Le gouvernement du président élu José Antonio Kast envisage de rétablir le rôle de première dame pour son épouse, María Pía Adriasola, par décret avec un effectif et un budget limités. Cette mesure suscite un débat après les critiques d'Irina Karamanos, qui a supprimé le poste en 2022. Les opinions de la gauche sont partagées, pesant tradition contre modernité pour les rôles non élus.
Le nouveau gouvernement du président élu José Antonio Kast a annoncé des plans pour rétablir le rôle de première dame, supprimé fin 2022 sous l'administration de Gabriel Boric. La dernière à l'avoir occupé était Irina Karamanos, ex-compagne de Boric, qui a dissous la Coordination socioculturelle de La Moneda, transférant les fondations aux ministères sectoriels.
Selon des sources, María Pía Adriasola ne reprendra pas le contrôle de ces fondations. Le poste sera établi par décret, avec des fonctions protocolaires, représentatives et d'articulation sociale, comme une présence en cas d'urgence pour relier au président. Il inclura du personnel et un budget, mais sans inverser les changements antérieurs.

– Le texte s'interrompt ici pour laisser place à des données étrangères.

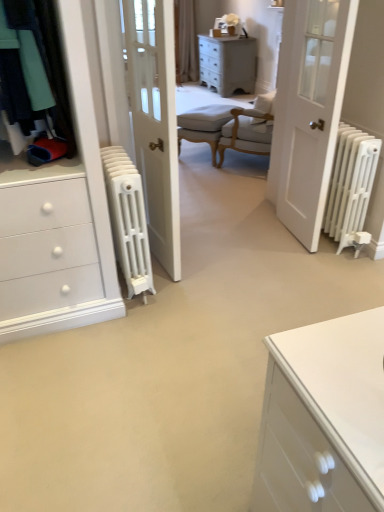 Question: Is white matte radiator at right situated inside white matte radiator at right, marked as the second radiator in a left-to-right arrangement, or outside?

Choices:
 (A) outside
 (B) inside

Answer: (A)

Question: In terms of height, does white matte radiator at right look taller or shorter compared to white matte radiator at right, the 1th radiator viewed from the right?

Choices:
 (A) tall
 (B) short

Answer: (A)

Question: Which object is the farthest from the white matte radiator at left, which is counted as the 1th radiator, starting from the left?

Choices:
 (A) beige fabric curtain at upper center
 (B) white matte radiator at right
 (C) light beige fabric armchair at center
 (D) white matte radiator at right, marked as the second radiator in a left-to-right arrangement
 (E) distressed white chest of drawers at upper center

Answer: (A)

Question: Which of these objects is positioned closest to the white matte radiator at right, the 1th radiator viewed from the right?

Choices:
 (A) light beige fabric armchair at center
 (B) beige fabric curtain at upper center
 (C) distressed white chest of drawers at upper center
 (D) white matte radiator at right
 (E) white matte radiator at left, which is the second radiator from right to left

Answer: (D) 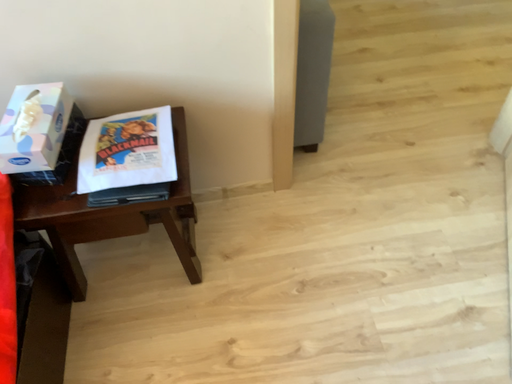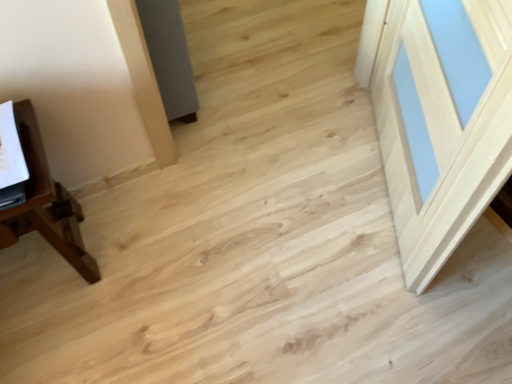 Question: How did the camera likely rotate when shooting the video?

Choices:
 (A) rotated left
 (B) rotated right

Answer: (B) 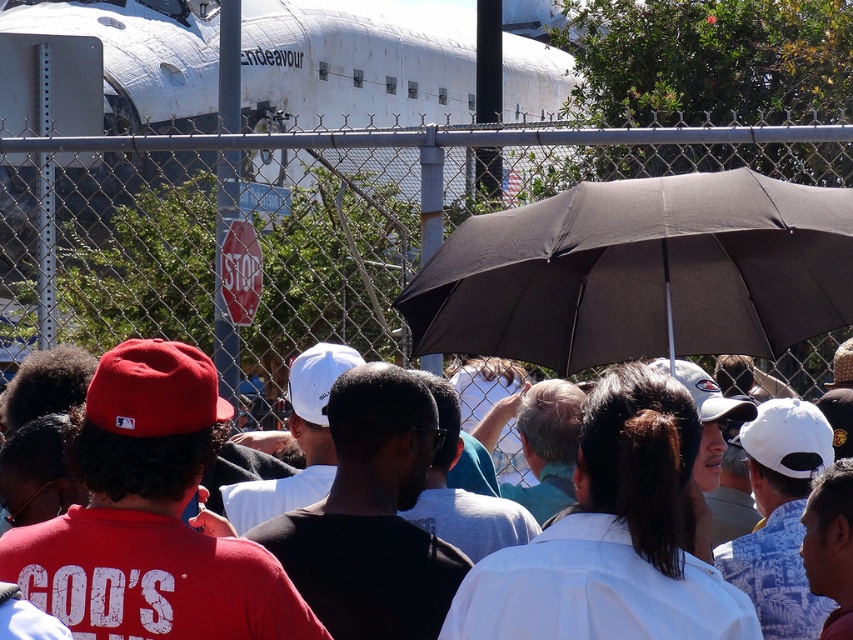 Is point (254, 374) more distant than point (432, 276)?

Yes.

Does point (733, 296) lie in front of point (714, 221)?

No, it is behind (714, 221).

The height and width of the screenshot is (640, 853). What are the coordinates of `metallic chain-link fence at center` in the screenshot? It's located at (436, 246). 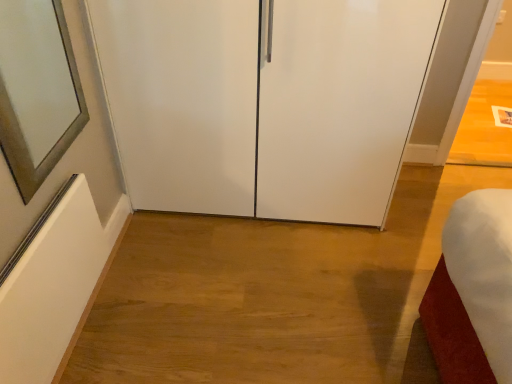 Question: Relative to satin silver mirror at left, is transparent glass cabinet at center in front or behind?

Choices:
 (A) front
 (B) behind

Answer: (B)

Question: Does point (201, 147) appear closer or farther from the camera than point (0, 31)?

Choices:
 (A) farther
 (B) closer

Answer: (A)

Question: From the image's perspective, is transparent glass cabinet at center above or below satin silver mirror at left?

Choices:
 (A) above
 (B) below

Answer: (A)

Question: Is satin silver mirror at left bigger or smaller than transparent glass cabinet at center?

Choices:
 (A) big
 (B) small

Answer: (B)

Question: Would you say satin silver mirror at left is inside or outside transparent glass cabinet at center?

Choices:
 (A) inside
 (B) outside

Answer: (B)

Question: From the image's perspective, is satin silver mirror at left located above or below transparent glass cabinet at center?

Choices:
 (A) below
 (B) above

Answer: (A)

Question: Considering the relative positions of satin silver mirror at left and transparent glass cabinet at center in the image provided, is satin silver mirror at left to the left or to the right of transparent glass cabinet at center?

Choices:
 (A) left
 (B) right

Answer: (A) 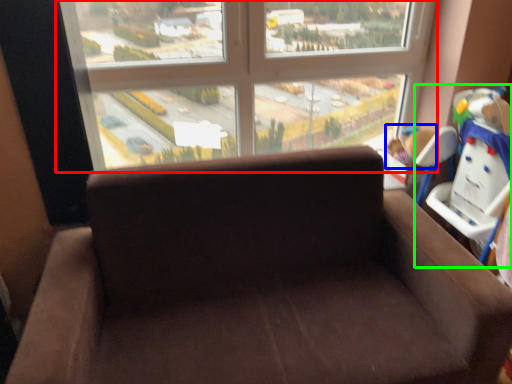 Question: Which object is positioned closest to window (highlighted by a red box)? Select from child (highlighted by a blue box) and baby carriage (highlighted by a green box).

L'annonce a suscité des critiques de Karamanos sur X : « Ça semble être un sacré dilemme pour Pía, sauver l'austérité annoncée par son époux ou sauver une tradition qui —en rembobinant l'horloge— comble le ‘vide’ laissé par les règnes. Sacs de couchage ou trônes au Palais. » Elle faisait allusion aux promesses d'austérité de Kast, comme dormir dans un sac si La Moneda n'est pas prête.
La porte-parole de Kast, Mara Sedini, a défendu le rôle : « Le rôle de première dame dans la tradition chilienne est quelque chose de profond, sincère et proche des plus vulnérables. De nombreuses femmes dans l'histoire de notre pays ont rempli ce rôle de manière très proche de la politique envers ceux qui en ont le plus besoin. » Elle a ajouté qu'Adriasola a une « tremendous vocation de service » et approfondira la proximité avec les vulnérables, tout en maintenant l'austérité.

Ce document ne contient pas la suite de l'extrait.